Freddie Mac this morning also reported second quarter earnings.
However, this decline was partially offset by an increase in the company’s benefit for credit losses due primarily to higher home prices in the second quarter of 2014.
“An important takeaway is that this is the first quarter in the a long time that we did not have a big one time event such as a mortgage purchase resolution. This quarter gives you a good sense for a normalized environment for Fannie Mae,” Tim Mayopoulos, president and CEO, said on the earnings call.
And looking ahead, Mayopoulos said, "It was our goal to resolve the vast majority of mortgage purchase resolutions we had in 2013, and we did that. We obviously have some private label securities cases pending for Fannie and Freddie Mac. But, as you have seen, many of those have been resolved. But most of these matters are behind Fannie Mae."
Thursday's earnings report comes on the two-year anniversary of the “third amendment sweep” which obligated the GSEs – Fannie and Freddie (which also reported 2Q earnings Thursday) pay all of their future profits to the Treasury as dividends.
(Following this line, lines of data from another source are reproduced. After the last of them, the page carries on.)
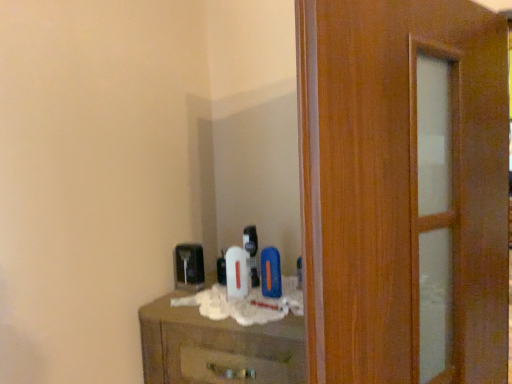 Where is `brown wood chest of drawers at center`? The width and height of the screenshot is (512, 384). brown wood chest of drawers at center is located at coordinates (217, 347).

The width and height of the screenshot is (512, 384). Describe the element at coordinates (217, 347) in the screenshot. I see `brown wood chest of drawers at center` at that location.

The width and height of the screenshot is (512, 384). I want to click on brown wood chest of drawers at center, so tap(217, 347). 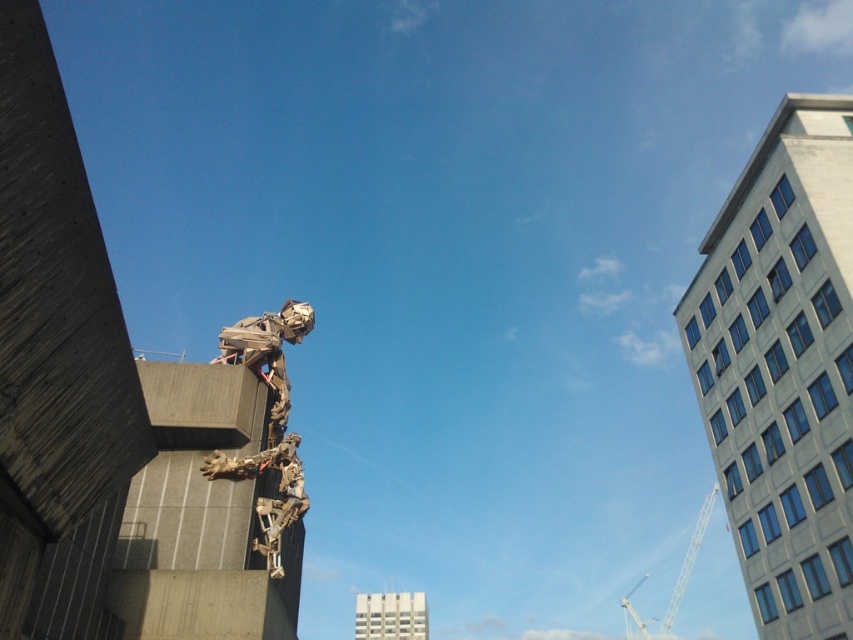 Looking at this image, you are standing in the urban scene depicted. You see two points marked in the image. The first point is at coordinate point [254,468] and the second is at point [685,566]. Which point is closer to you?

Point [254,468] is in front of point [685,566], so it is closer to you.

You are an architect designing a new city plaza and want to place a bench between the wooden sculpture at center and the metallic silver crane at upper right. Based on their positions, where should the bench be placed to ensure it is between both objects?

The bench should be placed below the wooden sculpture at center since it is above the metallic silver crane at upper right, so placing it in between would require positioning it lower than the sculpture but higher than the crane.

Based on the scene description, where is the wooden sculpture at center located in terms of its 2D coordinates?

The wooden sculpture at center is located at the 2D coordinates of point (268, 420). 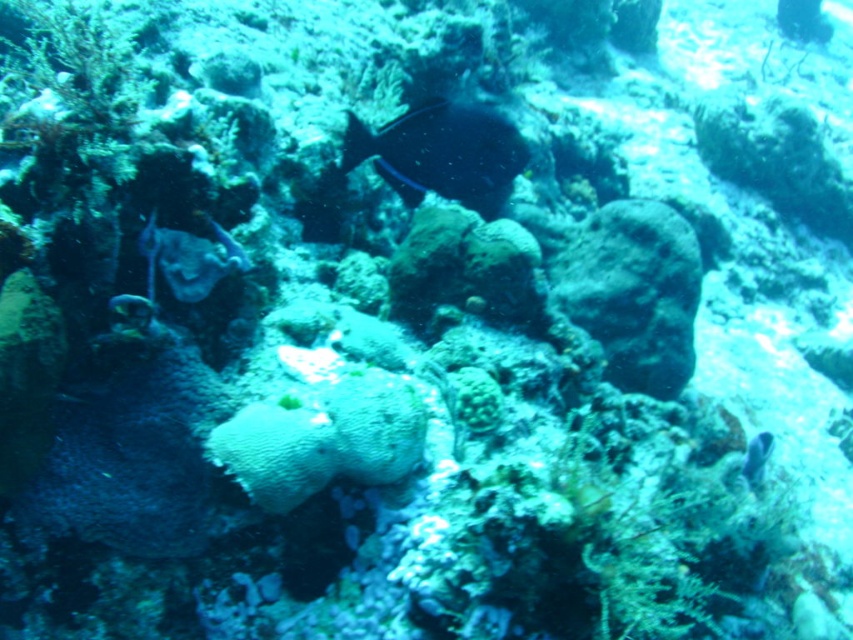 Question: Does shiny black fish at center have a greater width compared to shiny blue fish at lower right?

Choices:
 (A) yes
 (B) no

Answer: (A)

Question: Where is shiny black fish at center located in relation to shiny blue fish at lower right in the image?

Choices:
 (A) below
 (B) above

Answer: (B)

Question: Which of the following is the closest to the observer?

Choices:
 (A) shiny black fish at center
 (B) shiny blue fish at lower right

Answer: (A)

Question: Can you confirm if shiny black fish at center is smaller than shiny blue fish at lower right?

Choices:
 (A) yes
 (B) no

Answer: (B) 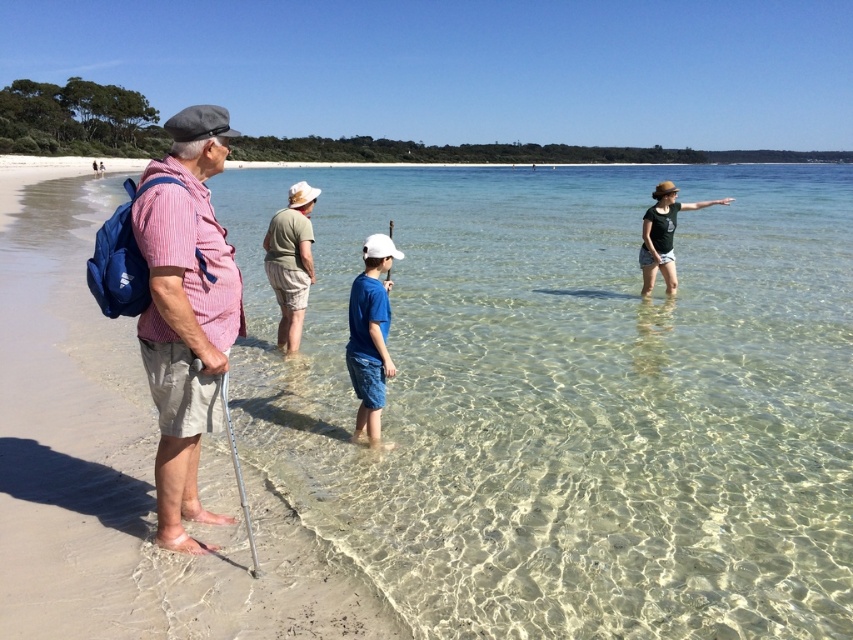 Question: Considering the real-world distances, which object is farthest from the smooth sand beach at left?

Choices:
 (A) striped cotton shirt at left
 (B) clear glassy water at center

Answer: (B)

Question: Estimate the real-world distances between objects in this image. Which object is farther from the striped cotton shirt at left?

Choices:
 (A) clear glassy water at center
 (B) smooth sand beach at left
 (C) blue cotton shirt at center

Answer: (A)

Question: Is striped cotton shirt at left in front of blue cotton shirt at center?

Choices:
 (A) no
 (B) yes

Answer: (B)

Question: Observing the image, what is the correct spatial positioning of striped cotton shirt at left in reference to blue cotton shirt at center?

Choices:
 (A) right
 (B) left

Answer: (B)

Question: Which point appears farthest from the camera in this image?

Choices:
 (A) (51, 577)
 (B) (350, 289)

Answer: (B)

Question: Considering the relative positions of striped cotton shirt at left and blue cotton shirt at center in the image provided, where is striped cotton shirt at left located with respect to blue cotton shirt at center?

Choices:
 (A) left
 (B) right

Answer: (A) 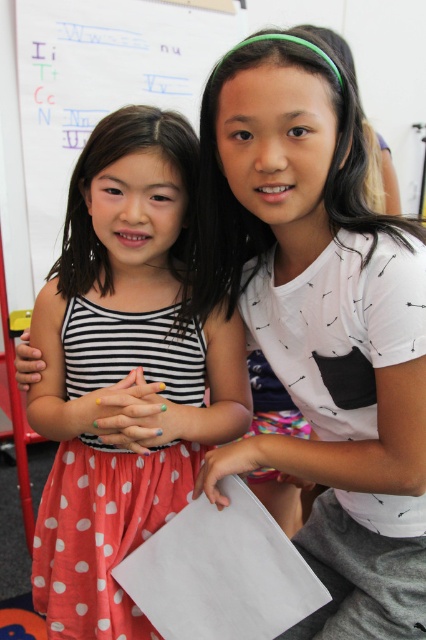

At the time of the third amendment, the U.S. Treasury had purchased $187.5 billion in senior preferred stock to prevent the GSEs from becoming insolvent. The GSEs were paying a 10 percent per year dividend on this stock, with the payment of dividends through 2011 funded by additional Treasury purchases of senior preferred stock.
In addition, the company posted a positive net worth of $6.1 billion as of June 30, 2014 and expects to pay $3.7 billion to Treasury in September 2014 as a dividend on the senior preferred stock.
With the expected September dividend payment, Fannie Mae will have paid a total of $130.5 billion in dividends to Treasury in comparison to $116.1 billion in draw requests since 2008. Dividend payments do not offset prior Treasury draws.
The government-sponsored enterprise has funded the mortgage market with more than $4.2 trillion in liquidity since 2009, including approximately $96 billion in liquidity in the second quarter of 2014.
The capital reserve amount is $2.4 billion for each quarter of 2014 and will be reduced by $600 million each year until it reaches zero in 2018.